Ive read works by Dr. Tools also. Very interesting stuff. Seems to me you are right about his notes. But what I can't remember is if he covered rooms connected to kitchens, stairs and hallways! My options are limited, but luckily stuffing my subs in the rear corners works best. LOTS of experiments though!


----------



## vidiot33 (Dec 12, 2013)

Cool... Glad to hear the corners are working for you. I don't remember Toole addressing room openings so it's fortunate that yours work out in the rear corners. I think that charges the corners can make the bass sound too boomy stems from 2 issues: inferior subs and not properly adjusted the volume...


----------



## willis7469 (Jan 31, 2014)

vidiot33 said:


> Cool... Glad to hear the corners are working for you. I don't remember Toole addressing room openings so it's fortunate that yours work out in the rear corners. I think that charges the corners can make the bass sound too boomy stems from 2 issues: inferior subs and not properly adjusted the volume...


Indeed! Luckily I don't suffer from either. But just to know for sure, before rew, I plotted my charts manually with tones and graph paper. ...glutinous, whew! The second sub actually smoothed it out just like it's supposed to also. Now I'm workin on 2 more. Guess I like my WAF right at redline!


----------



## asere (Dec 7, 2011)

willis7469 said:


> Ive read works by Dr. Tools also. Very interesting stuff. Seems to me you are right about his notes. But what I can't remember is if he covered rooms connected to kitchens, stairs and hallways! My options are limited, but luckily stuffing my subs in the rear corners works best. LOTS of experiments though!
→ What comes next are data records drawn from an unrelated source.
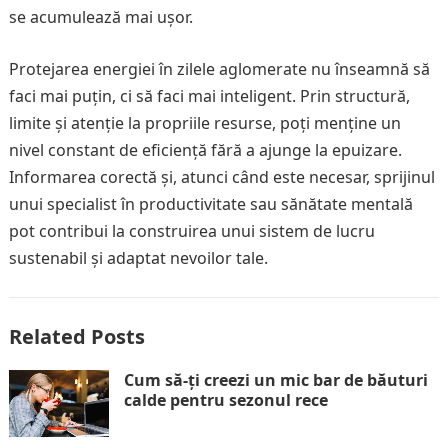
se acumulează mai ușor.
Protejarea energiei în zilele aglomerate nu înseamnă să
faci mai puțin, ci să faci mai inteligent. Prin structură,
limite și atenție la propriile resurse, poți menține un
nivel constant de eficiență fără a ajunge la epuizare.
Informarea corectă și, atunci când este necesar, sprijinul
unui specialist în productivitate sau sănătate mentală
pot contribui la construirea unui sistem de lucru
sustenabil și adaptat nevoilor tale.
Related Posts
Cum să-ți creezi un mic bar de băuturi
calde pentru sezonul rece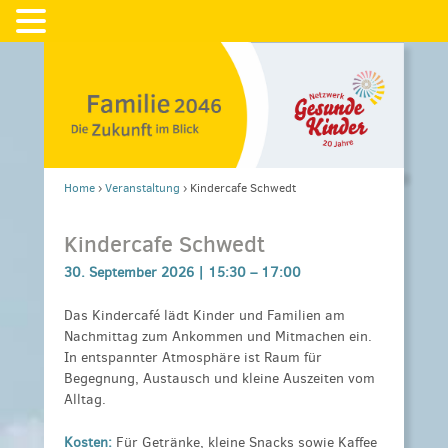
Home
›
Veranstaltung
›
Kindercafe Schwedt
Kindercafe Schwedt
30. September 2026 |
15:30
–
17:00
Das Kindercafé lädt Kinder und Familien am
Nachmittag zum Ankommen und Mitmachen ein.
In entspannter Atmosphäre ist Raum für
Begegnung, Austausch und kleine Auszeiten vom
Alltag.
Kosten:
Für Getränke, kleine Snacks sowie Kaffee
I'm not sure but from one online article about Dr Toole they make it seem like he speaks only of symmetrical rectangular rooms.


----------



## willis7469 (Jan 31, 2014)

asere said:


> I'm not sure but from one online article about Dr Toole they make it seem like he speaks only of symmetrical rectangular rooms.


That's what I thought. So the majority of can toss it out! J/k. There's a lot of useful info in his writings.


----------



## vidiot33 (Dec 12, 2013)

willis7469 said:


> Indeed! Luckily I don't suffer from either. But just to know for sure, before rew, I plotted my charts manually with tones and graph paper. ...glutinous, whew! The second sub actually smoothed it out just like it's supposed to also. Now I'm workin on 2 more. Guess I like my WAF right at redline![/QUOTE
> 
> With 4, you'll really be optimized. If I remember correctly, one of Dr. Toole's conclusions is that you don't benefit from more than 4 subs in a room, and he experimented with subs well into double figures.


----------



## asere (Dec 7, 2011)

Here is were I have mine. Before like I mentioned it was were the lamp is now which is next to the 4ft wall that opens to kitchen.


----------



## vidiot33 (Dec 12, 2013)

asere said:


> Here is were I have mine. Before like I mentioned it was were the lamp is now which is next to the 4ft wall that opens to kitchen.
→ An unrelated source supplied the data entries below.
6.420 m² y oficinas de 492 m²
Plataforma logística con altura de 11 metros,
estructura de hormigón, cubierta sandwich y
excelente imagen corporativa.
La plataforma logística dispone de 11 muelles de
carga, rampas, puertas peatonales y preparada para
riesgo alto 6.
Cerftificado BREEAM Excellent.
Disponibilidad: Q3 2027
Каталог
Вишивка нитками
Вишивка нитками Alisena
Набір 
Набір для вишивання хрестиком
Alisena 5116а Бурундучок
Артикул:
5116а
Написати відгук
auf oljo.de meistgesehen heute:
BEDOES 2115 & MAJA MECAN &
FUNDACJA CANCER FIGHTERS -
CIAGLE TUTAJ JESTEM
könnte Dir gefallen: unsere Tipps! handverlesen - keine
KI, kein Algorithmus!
You made it work, well done!:sn:


----------



## BeeMan458 (Nov 25, 2012)

jason1234567 said:


> No i don't have the device to auto calibrate so i'm just moving both subs around to find the best spot..


Have you taken the time to download, install and get a freeware copy of REW up and running? If you haven't already, in doing so you'll be able to measure the acoustics in the room and can see how the subwoofers interact with each other and then be able to get the best out of subwoofer placement as sadly, moving subs around the room and measuring each placement is the only way to go. If you don't know already, anything else is wishing, hoping and guessing as nobody's ears are better then accurate measurements.


----------



## Mike0206 (Jul 14, 2013)

I have found so far that in my room, one in front right corner and the other down the right side wall at the midpoint is where they work best. Both up front creates a nasty dip at 40hz and the one at the midpoint seems to help that out quite a bit. It doesn't get rid of it but that's what I'm working on currently to eq that out or maybe move subs just a tad.


----------



## asere (Dec 7, 2011)

So what one needs is something like this
http://www.amazon.com/Behringer-UCA...538&sr=8-2-spell&keywords=bringher+audio+card
and an spl meter and set up the meter and sound card and then use REW?


----------